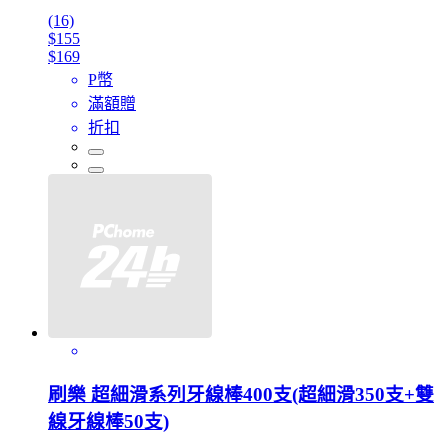
(16)
$155
$169
P幣
滿額贈
折扣
刷樂 超細滑系列牙線棒400支(超細滑350支+雙
線牙線棒50支)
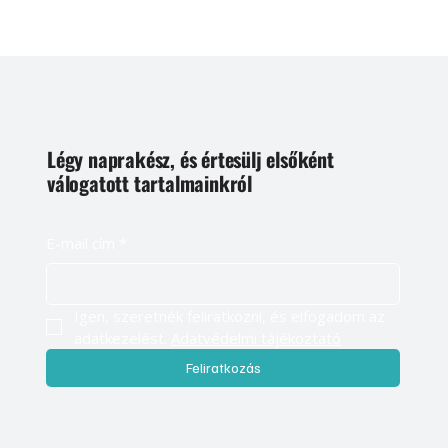
Légy naprakész, és értesülj elsőként
válogatott tartalmainkról
E-mail cím
*
Igen, szeretnék feliratkozni, és elfogadom az 
adatkezelést. 
Adatvédelmi tájékoztató
Feliratkozás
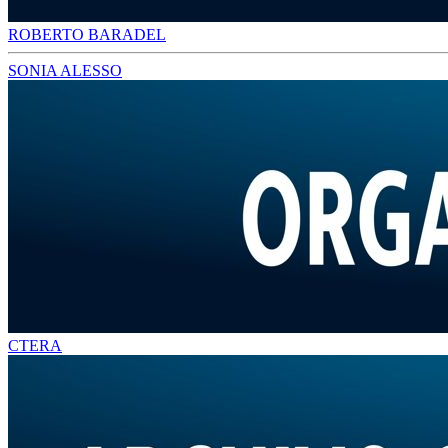
ROBERTO BARADEL
SONIA ALESSO
CTERA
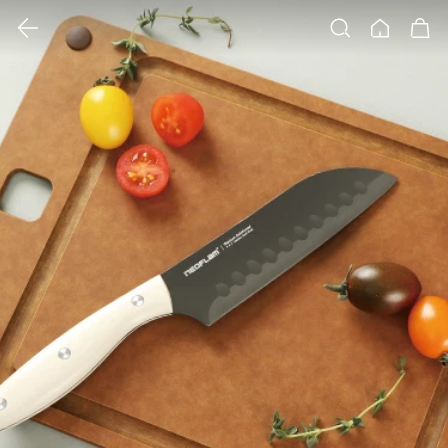
클릭 시 이미지 확대 보기 팝업 열림
검색
홈
장바구니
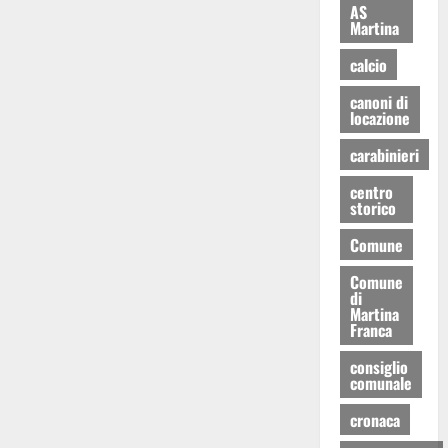
AS
Martina
calcio
canoni di
locazione
carabinieri
centro
storico
Comune
Comune
di
Martina
Franca
consiglio
comunale
cronaca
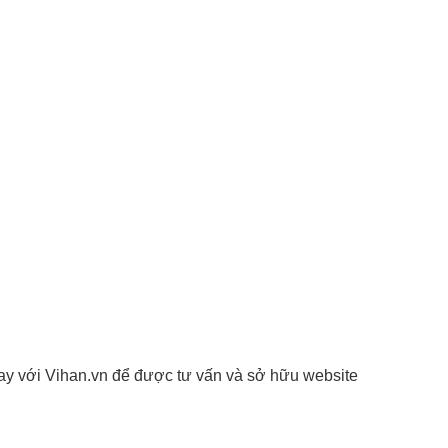
ay với Vihan.vn để được tư vấn và sở hữu website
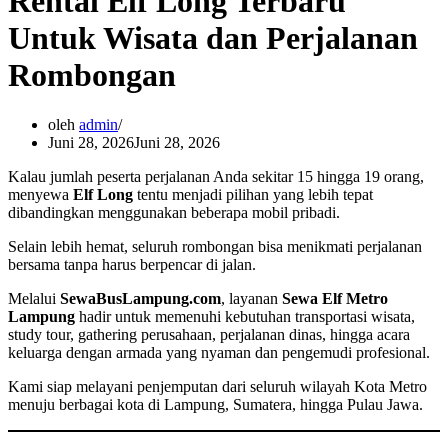
Rental Elf Long Terbaru
Untuk Wisata dan Perjalanan
Rombongan
oleh
admin
Juni 28, 2026
Juni 28, 2026
Kalau jumlah peserta perjalanan Anda sekitar 15 hingga 19 orang,
menyewa
Elf Long
tentu menjadi pilihan yang lebih tepat
dibandingkan menggunakan beberapa mobil pribadi.
Selain lebih hemat, seluruh rombongan bisa menikmati perjalanan
bersama tanpa harus berpencar di jalan.
Melalui
SewaBusLampung.com
, layanan
Sewa Elf Metro
Lampung
hadir untuk memenuhi kebutuhan transportasi wisata,
study tour, gathering perusahaan, perjalanan dinas, hingga acara
keluarga dengan armada yang nyaman dan pengemudi profesional.
Kami siap melayani penjemputan dari seluruh wilayah Kota Metro
menuju berbagai kota di Lampung, Sumatera, hingga Pulau Jawa.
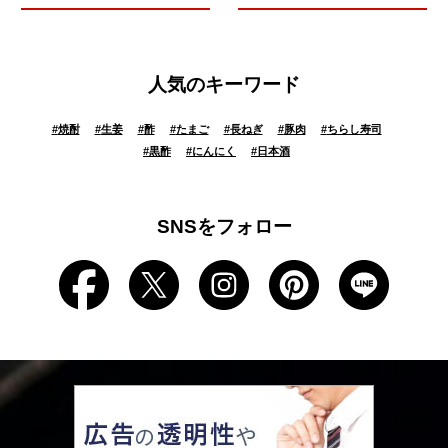
人気のキーワード
#
焼酎
#
生姜
#
酢
#
たまご
#
長ねぎ
#
豚肉
#
ちらし寿司
#
黒酢
#
にんにく
#
日本酒
SNSをフォロー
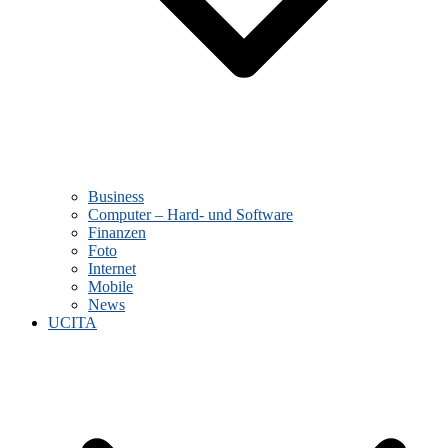
Business
Computer – Hard- und Software
Finanzen
Foto
Internet
Mobile
News
UCITA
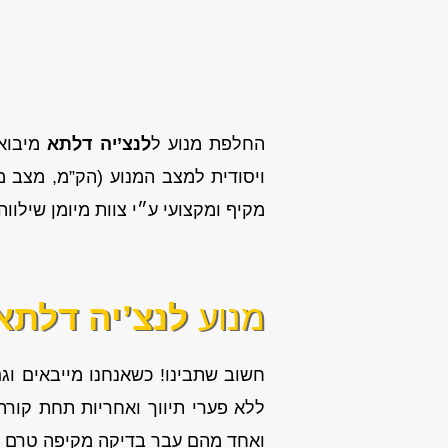
החלפת מנוע ל
לנצ’יה דלתא
מיבוא
ויסודית למצב המנוע (הק”מ, מצב 
מקיף ומקצועי ע״י צוות מיומן שילווה א
מנוע
לנצ’יה דלת
חשוב שתבינו! כשאנחנו מייבאים ו
ללא פערי תיווך ואחריות תחת קורת
ואחד מהם עבר בדיקה מקיפה טרם ה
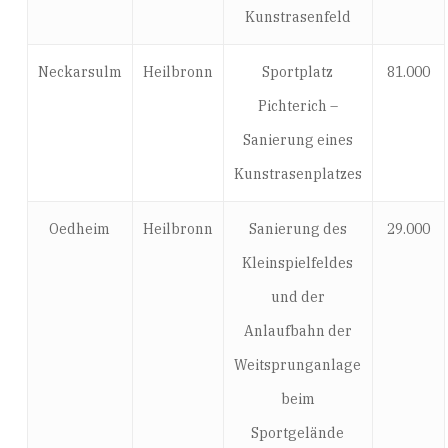
Kunstrasenfeld
Neckarsulm
Heilbronn
Sportplatz
81.000
Pichterich –
Sanierung eines
Kunstrasenplatzes
Oedheim
Heilbronn
Sanierung des
29.000
Kleinspielfeldes
und der
Anlaufbahn der
Weitsprunganlage
beim
Sportgelände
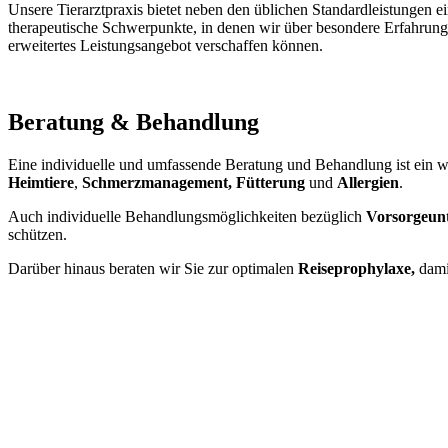
Unsere Tierarztpraxis bietet neben den üblichen Standardleistungen e
therapeutische Schwerpunkte, in denen wir über besondere Erfahrung 
erweitertes Leistungsangebot verschaffen können.
Beratung & Behandlung
Eine individuelle und umfassende Beratung und Behandlung ist ein wi
Heimtiere
,
Schmerzmanagement, Fütterung
und
Allergien
.
Auch individuelle Behandlungsmöglichkeiten bezüglich
Vorsorgeun
schützen.
Darüber hinaus beraten wir Sie zur optimalen
Reiseprophylaxe,
damit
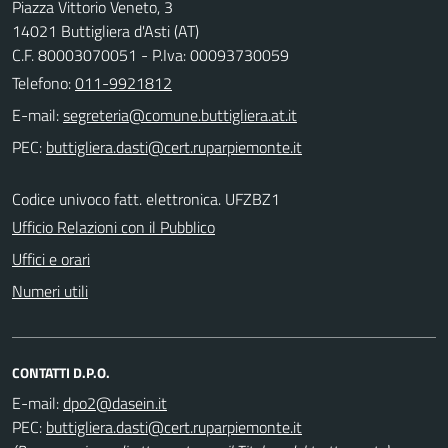
Piazza Vittorio Veneto, 3
14021 Buttigliera d'Asti (AT)
C.F. 80003070051 - P.Iva: 00093730059
Telefono:
011-9921812
E-mail:
PEC:
Codice univoco fatt. elettronica. UFZBZ1
Ufficio Relazioni con il Pubblico
Uffici e orari
Numeri utili
CONTATTI D.P.O.
E-mail:
PEC:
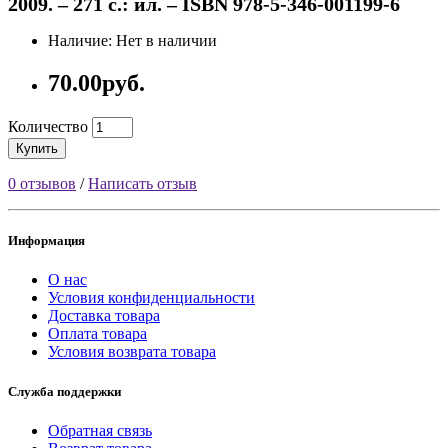
2009. – 271 с.: ил. – ISBN 978-5-346-001199-6
Наличие: Нет в наличии
70.00руб.
Количество
Купить
0 отзывов
/
Написать отзыв
Информация
О нас
Условия конфиденциальности
Доставка товара
Оплата товара
Условия возврата товара
Служба поддержки
Обратная связь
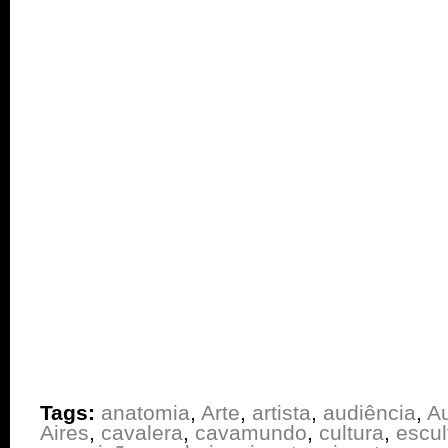
Tags:
anatomia
,
Arte
,
artista
,
audiência
,
Au
Aires
,
cavalera
,
cavamundo
,
cultura
,
escul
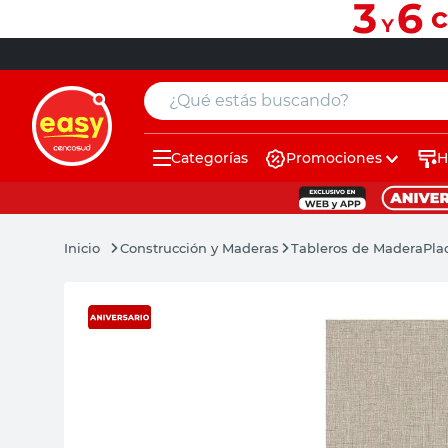
¿Qué estás buscando?
Categorías
Promociones
H
muebles
pintura
Construcción y Maderas
Tableros de Madera
Pla
escritorio
puertas
placard
sillon
espejo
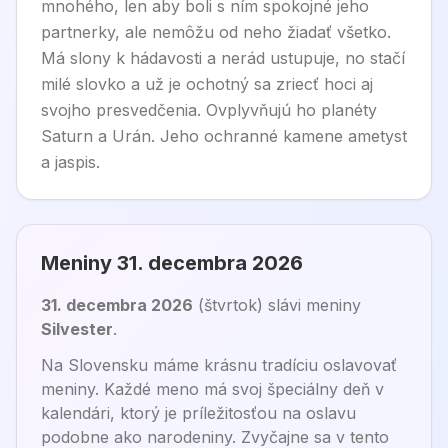
mnohého, len aby boli s ním spokojné jeho
partnerky, ale nemôžu od neho žiadať všetko.
Má slony k hádavosti a nerád ustupuje, no stačí
milé slovko a už je ochotný sa zriecť hoci aj
svojho presvedčenia. Ovplyvňujú ho planéty
Saturn a Urán. Jeho ochranné kamene ametyst
a jaspis.
Meniny
31. decembra 2026
31. decembra 2026
(
štvrtok
) sláv
i
meniny
Silvester
.
Na Slovensku máme krásnu tradíciu oslavovať
meniny. Každé meno má svoj špeciálny deň v
kalendári, ktorý je príležitosťou na oslavu
podobne ako narodeniny. Zvyčajne sa v tento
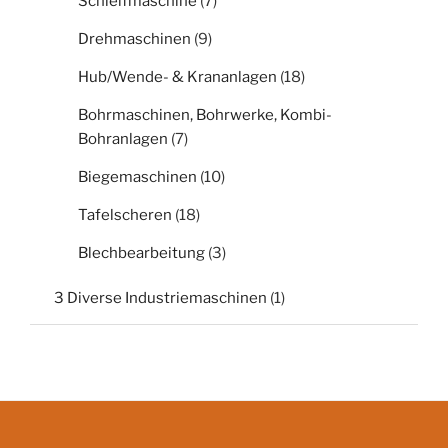
Schleifmaschine
(7)
Drehmaschinen
(9)
Hub/Wende- & Krananlagen
(18)
Bohrmaschinen, Bohrwerke, Kombi-
Bohranlagen
(7)
Biegemaschinen
(10)
Tafelscheren
(18)
Blechbearbeitung
(3)
3 Diverse Industriemaschinen
(1)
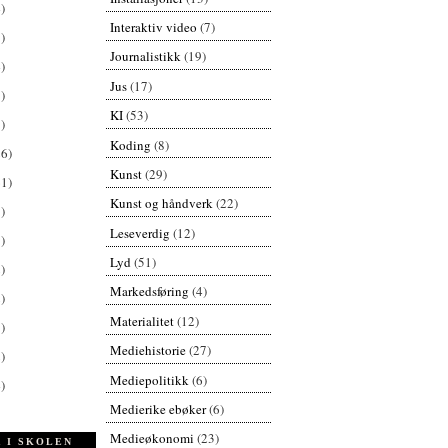
)
Interaktiv video
(7)
)
Journalistikk
(19)
)
Jus
(17)
)
KI
(53)
)
Koding
(8)
26)
Kunst
(29)
61)
Kunst og håndverk
(22)
)
Leseverdig
(12)
)
Lyd
(51)
)
Markedsføring
(4)
)
Materialitet
(12)
)
Mediehistorie
(27)
)
Mediepolitikk
(6)
)
Medierike ebøker
(6)
Medieøkonomi
(23)
 I SKOLEN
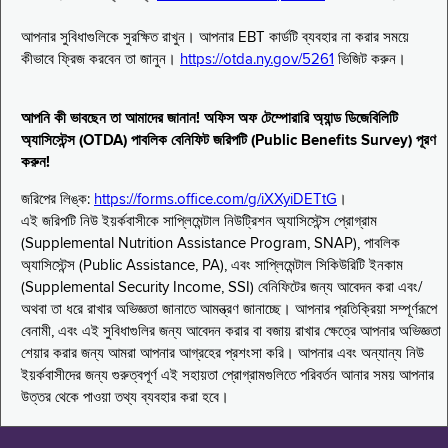
আপনার সুবিধাগুলিকে সুরক্ষিত রাখুন। আপনার EBT কার্ডটি ব্যবহার না করার সময়ে
কীভাবে ফ্রিজ করবেন তা জানুন।
https://otda.ny.gov/5261
ভিজিট করুন।
আপনি কী ভাবছেন তা আমাদের জানান! অফিস অফ টেম্পোরারি অ্যান্ড ডিজেবিলিটি
অ্যাসিস্টেন্স (OTDA) পাবলিক বেনিফিট জরিপটি (Public Benefits Survey) পূরণ
করুন!
জরিপের লিঙ্ক:
https://forms.office.com/g/iXXyiDETtG
।
এই জরিপটি নিউ ইয়র্কবাসীকে সাপ্লিমেন্টাল নিউট্রিশন অ্যাসিস্টেন্স প্রোগ্রাম
(Supplemental Nutrition Assistance Program, SNAP), পাবলিক
অ্যাসিস্টেন্স (Public Assistance, PA), এবং সাপ্লিমেন্টাল সিকিউরিটি ইনকাম
(Supplemental Security Income, SSI) বেনিফিটের জন্য আবেদন করা এবং/
অথবা তা ধরে রাখার অভিজ্ঞতা জানাতে আমন্ত্রণ জানাচ্ছে। আপনার প্রতিক্রিয়া সম্পূর্ণরূপে
বেনামী, এবং এই সুবিধাগুলির জন্য আবেদন করার বা বজায় রাখার ক্ষেত্রে আপনার অভিজ্ঞতা
শেয়ার করার জন্য আমরা আপনার আগ্রহের প্রশংসা করি। আপনার এবং অন্যান্য নিউ
ইয়র্কবাসীদের জন্য গুরুত্বপূর্ণ এই সহায়তা প্রোগ্রামগুলিতে পরিবর্তন আনার সময় আপনার
উত্তর থেকে পাওয়া তথ্য ব্যবহার করা হবে।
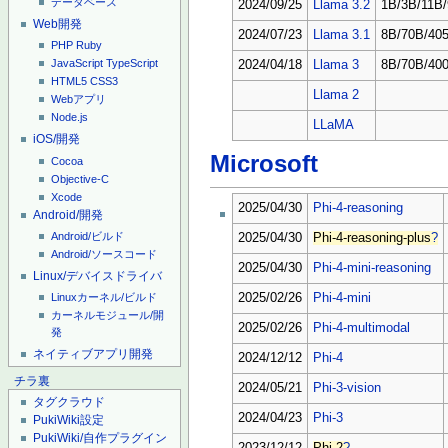
データベース
2024/09/25
Llama 3.2
1B/3B/11B
Web開発
2024/07/23
Llama 3.1
8B/70B/40
PHP
Ruby
JavaScript
TypeScript
2024/04/18
Llama 3
8B/70B/40
HTML5
CSS3
Llama 2
Webアプリ
Node.js
LLaMA
iOS/開発
Microsoft
Cocoa
Objective-C
Xcode
2025/04/30
Phi-4-reasoning
Android/開発
Android/ビルド
2025/04/30
Phi-4-reasoning-plus
?
Android/ソースコード
2025/04/30
Phi-4-mini-reasoning
Linux/デバイスドライバ
Linuxカーネル/ビルド
2025/02/26
Phi-4-mini
カーネルモジュール/開
2025/02/26
Phi-4-multimodal
発
ネイティブアプリ開発
2024/12/12
Phi-4
チラ裏
2024/05/21
Phi-3-vision
タグクラウド
2024/04/23
Phi-3
PukiWiki設定
PukiWiki/自作プラグイン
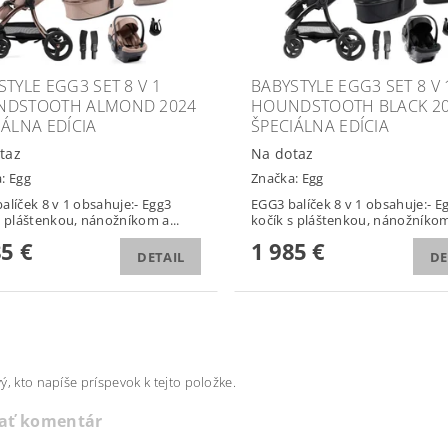
STYLE EGG3 SET 8 V 1
BABYSTYLE EGG3 SET 8 V 
DSTOOTH ALMOND 2024
HOUNDSTOOTH BLACK 2
IÁLNA EDÍCIA
ŠPECIÁLNA EDÍCIA
taz
Na dotaz
a:
Egg
Značka:
Egg
alíček 8 v 1 obsahuje:- Egg3
EGG3 balíček 8 v 1 obsahuje:- E
s pláštenkou, nánožníkom a...
kočík s pláštenkou, nánožníkom 
85 €
1 985 €
DETAIL
DE
ý, kto napíše príspevok k tejto položke.
dať komentár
● ● ● ●
Requirement: If a line in the data contains the string "Android", copy it.

Response to this task:
Android/開発
Android/ビルド
Android/ソースコード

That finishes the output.